A survey last year by the Iowa Department of Education found more than half of the state’s 337 superintendents were between the ages of 51 and 60 years old, and 26-percent of them were eligible to retire last school year. Of the 208 Iowa superintendents who responded, 77 superintendents – or about 37 percent — indicated they would only work between one and five more years.

“We’re definitely looking at a leadership shortage in Iowa and nationally and actually, globally,” Sullivan says. “There’s been studies done in England that they’re looking for ways to address their leadership shortage. It’s definitely something we want to do.
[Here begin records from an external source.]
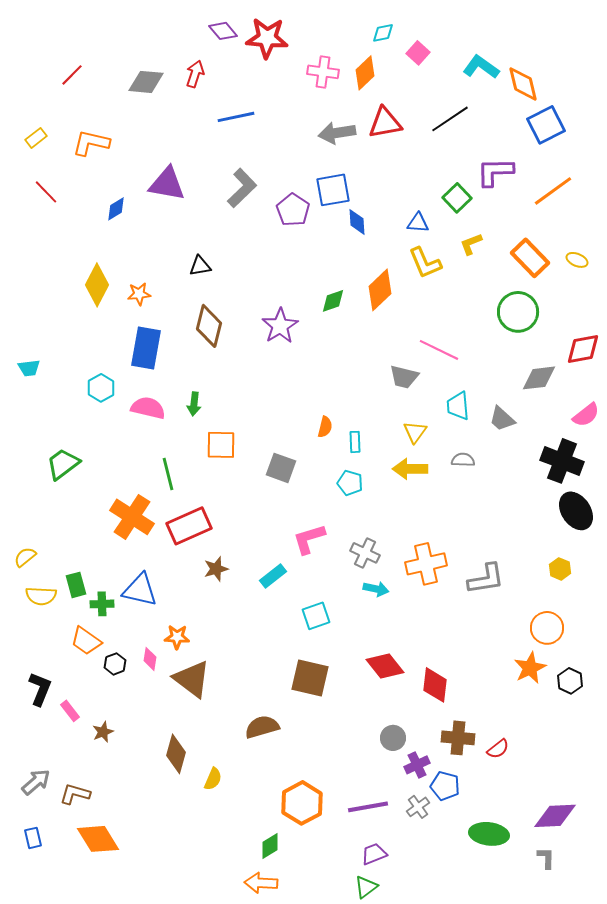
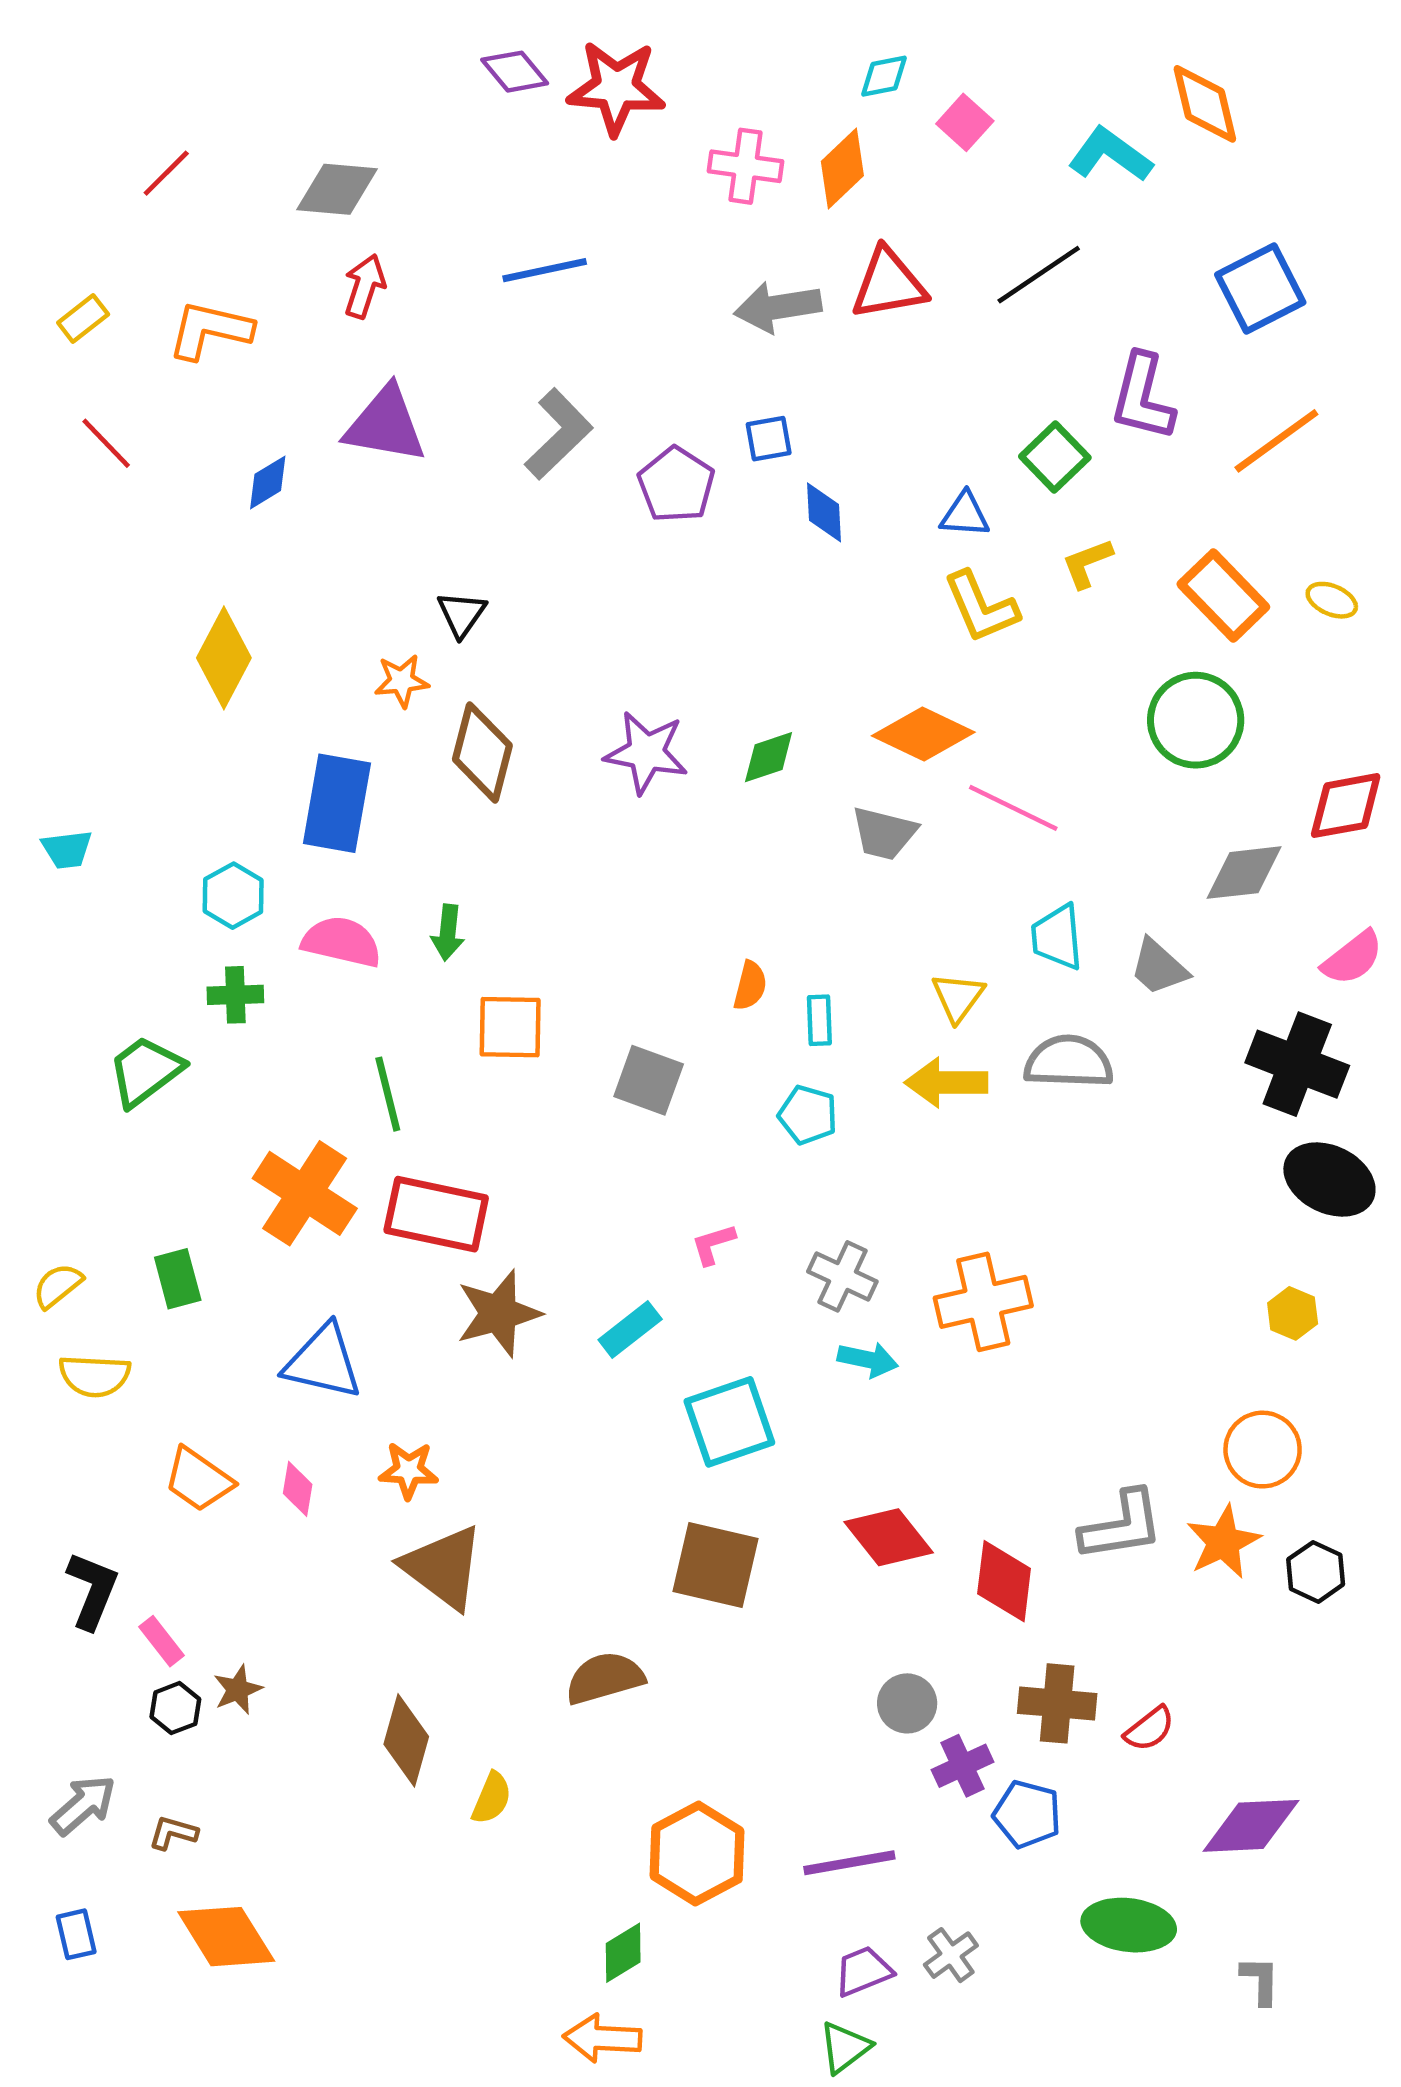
red arrow: (195, 74) -> (365, 286), moved
orange diamond: (523, 84) -> (1205, 104), moved
purple L-shape: (495, 172) -> (1143, 397), turned -75
blue square: (333, 190) -> (769, 439), size x0.6
black triangle: (200, 266) -> (462, 614), turned -45
orange diamond: (380, 290) -> (923, 734), moved, turned 69
orange star: (139, 294) -> (402, 681), moved
green diamond: (333, 301) -> (769, 757), moved
purple star: (280, 326) -> (646, 752), turned -30
gray trapezoid: (404, 377) -> (884, 833), moved
gray semicircle: (463, 460) -> (1069, 1062), size x1.6
black ellipse: (576, 511) -> (1329, 1179), turned -30
red rectangle: (189, 526) -> (436, 1214), turned 36
pink L-shape: (309, 539) -> (713, 1244), size x0.6
brown star: (216, 569) -> (499, 1313), size x1.5
gray L-shape: (486, 579) -> (1122, 1526), moved
green rectangle: (76, 585) -> (178, 1279), moved
green cross: (102, 604) -> (235, 995), moved
cyan square: (316, 616) -> (729, 1422), size x1.4
pink diamond: (150, 659) -> (298, 1489), moved
black hexagon: (115, 664) -> (175, 1708), moved
brown L-shape: (75, 794) -> (173, 1833), size x0.7
gray cross: (418, 807) -> (951, 1955), moved
purple diamond: (555, 816) -> (1251, 1826), moved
We want to make sure in Iowa we’re growing our own good people to take over the openings that we’re going to have in the state.” This will be the fourth superintendent preparation program in the state, joining programs at Drake University, Iowa State and U.N.I. Sullivan says the version offered in Iowa City will be set apart.

“What makes ours unique is we have a different kind of a delivery system,” Sullivan says. “We have a hybrid between face-to-face, so students will come on campus in the summer for face-to-face course work, and then during the fall and spring semesters, they have to option of distance ed.” She hopes to see at least a dozen students enrolled in the program in its first year. Students must hold a master’s degree in educational administration or a relevant field to apply.

Thirty-two semester hours are required for superintendent endorsement and with five more hours of elective credit, students can earn an educational specialist degree (Ed.S). The U-of-I got the okay to launch the program from the state Board of Education earlier this month.